Perché Platone?

La filosofia, a differenza di ogni altra forma di credenza rivelata, la si fa dialogando e confrontando le idee.

Un grande filosofo del ventesimo secolo, Alfred North Whitehead, aveva affermato nel suo Il processo e la realtà che “la caratterizzazione più sicura della tradizione filosofica europea è che essa consiste in una serie di note a margine su Platone”. Non era l’esagerazione dovuta a un filosofo molto legato al platonismo, perché in fin dei conti tutta la filosofia dopo Platone, e sino ai giorni nostri, anche quando è contraria alle posizioni di Platone, vi fa, sia pure indirettamente, riferimento. Come a dire che Platone ha posto una serie di problemi che ancora, volenti o nolenti, ci obbligano a confrontarci con quanto ha detto.

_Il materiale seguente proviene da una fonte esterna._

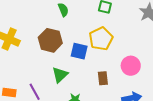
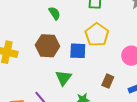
brown rectangle: (103, 78) -> (108, 81), moved, turned 40

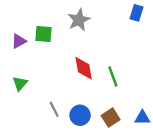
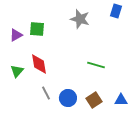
gray star: (79, 20) -> (80, 19), moved, turned -30
red diamond: (84, 68) -> (39, 64), moved
green line: (113, 76) -> (96, 65), turned -54

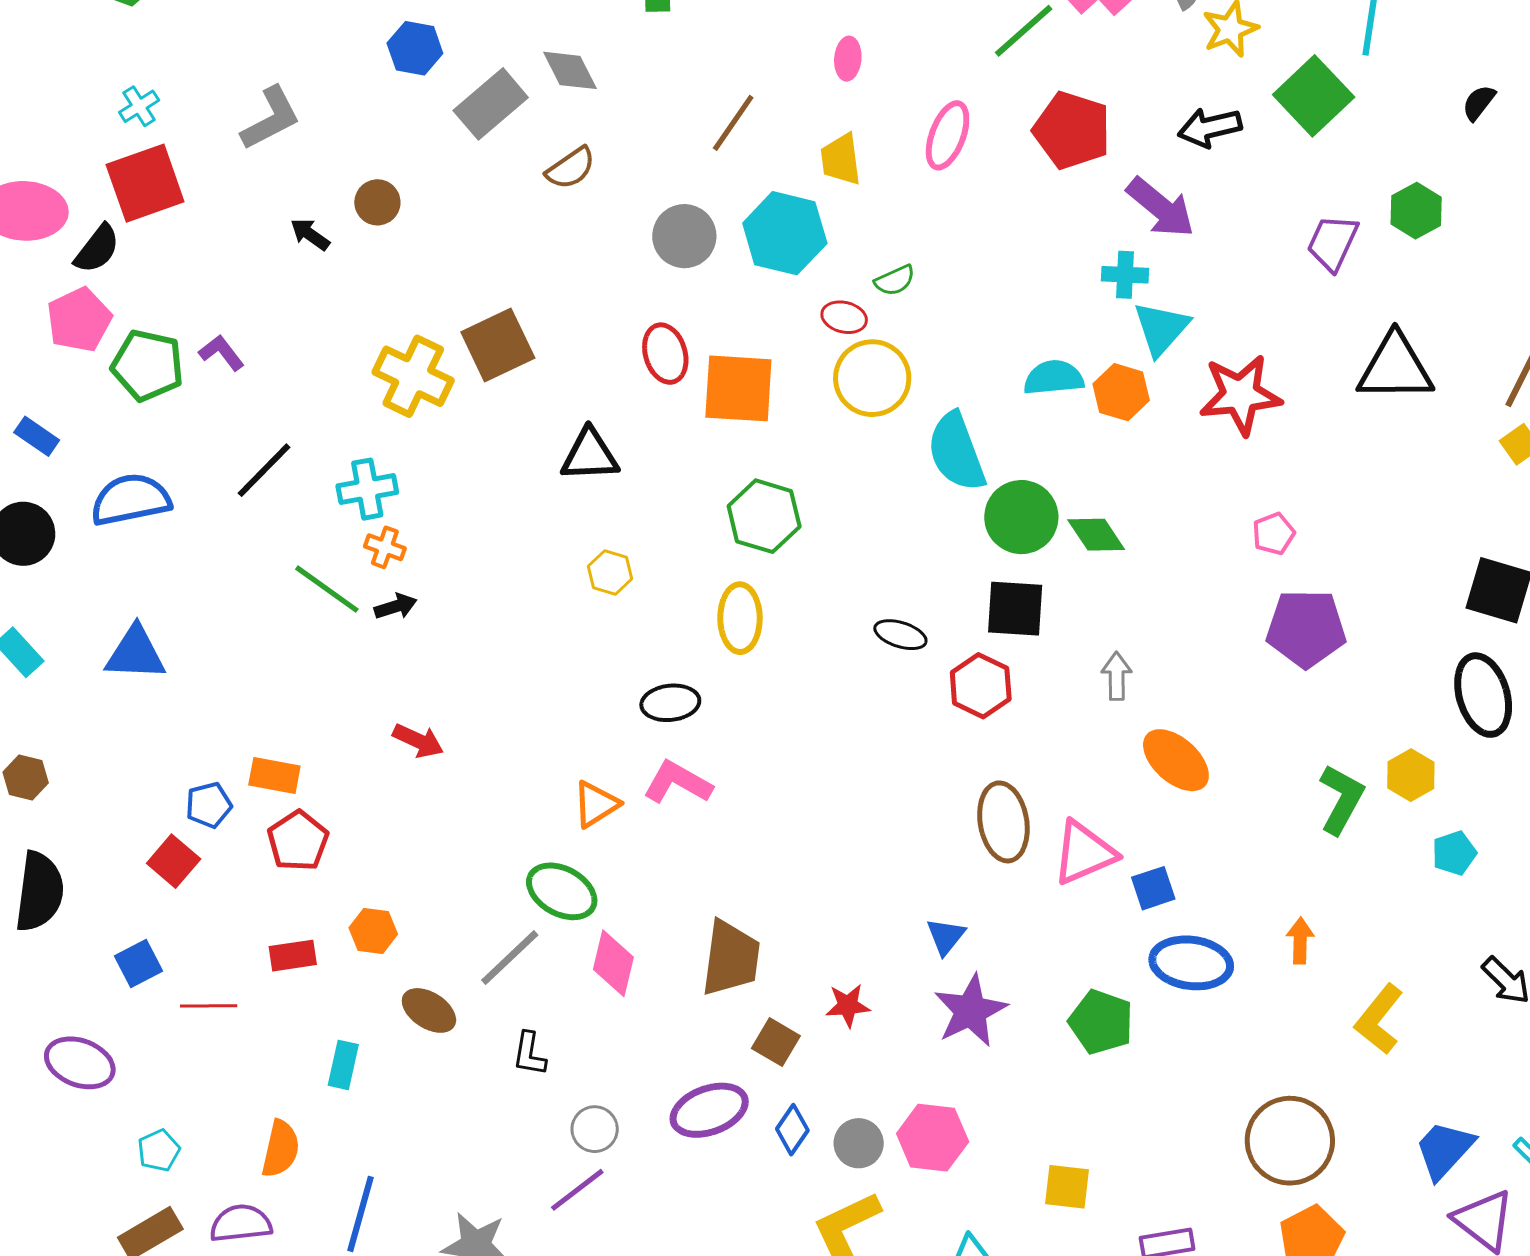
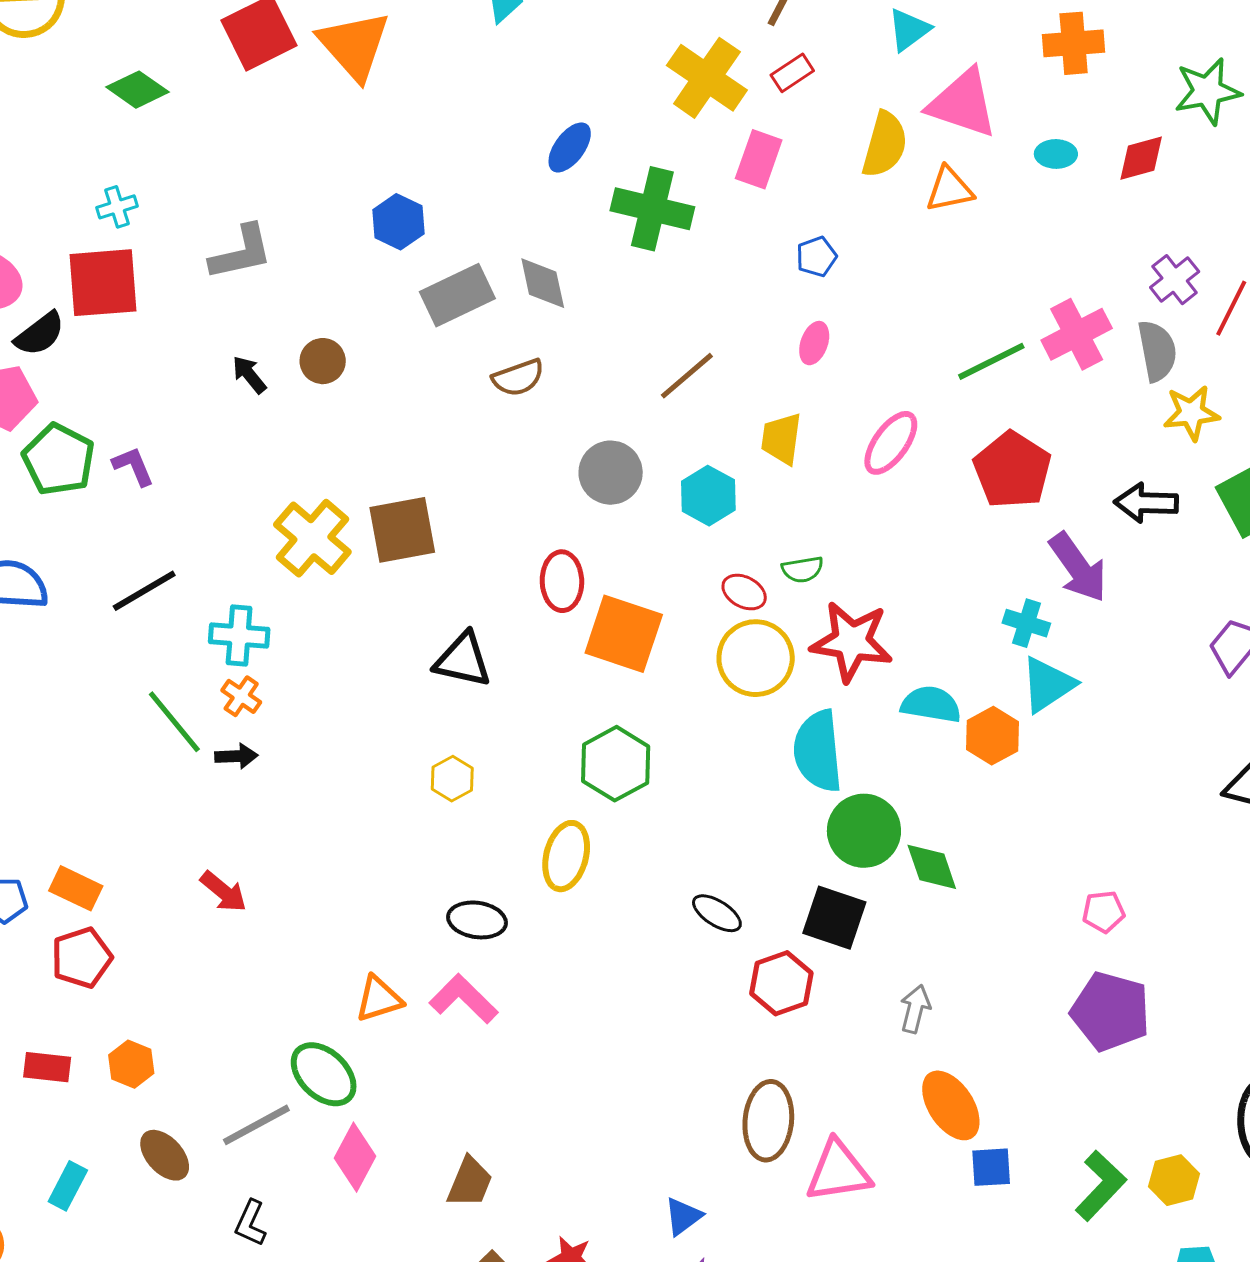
cyan hexagon: (785, 233) -> (708, 496), size x0.7
red star: (1240, 395) -> (852, 641), moved
blue square: (1153, 888) -> (991, 1167), moved
brown trapezoid: (731, 958) -> (470, 1182), size x0.7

Ecco perchè è importante capire Platone, e proprio quando si inizia a studiare filosofia: non si tratta solo di capire le sue teorie – e si veda nel testo di Vegetti quanto sia difficile trarre dalla sua opera un sistema definito, poiché occorre tener conto anche di molte sue contraddizioni e ripensamenti, a seconda del periodo in cui scriveva – ma di rendersi conto delle domande che ha suscitato e a cui nel corso dei secoli i vari filosofi hanno tentato le loro risposte. E ritroveremo quindi la lezione di Platone nel neoplatonismo tardo-antico, in sant’Agostino, nelle dispute medievali sul modo in cui conosciamo le cose, e poi nel platonismo rinascimentale, nei filosofi dell’idealismo tedesco, e in molti logici e scienziati contemporanei.

La prima lezione di Platone è che la filosofia, a differenza di ogni altra forma di credenza rivelata, la si fa dialogando e confrontando le idee: Platone non è un sofista, nel senso che ritenga che la verità sia relativa alla situazione e ai problemi di chi cerca di convincere gli altri, e il suo dialogo mira a trarre dall’animo dell’interlocutore quello che forse non aveva capito ma che doveva sapere sin dall’inizio. Al tempo stesso Platone ci insegna che non si fa filosofia solo attraverso ragionamenti teorici (e ne fa, e di superbi, in dialoghi molto ardui come il Parmenide), ma che alcuni dei massimi problemi filosofici possono essere resi chiari attraverso un mito, una narrazione. Sono alcune delle allegorie platoniche (come quella della caverna o del cavallo bianco e del cavallo nero) che sono rimaste più impresse nella mente di chi ha sentito parlare di Platone, e talora la sua comprensione si è limitata al ricordo e alla citazione di queste allegorie; ma leggendo i suoi racconti nel contesto del suo pensiero generale, quello che voleva dire risulta più chiaro e memorabile.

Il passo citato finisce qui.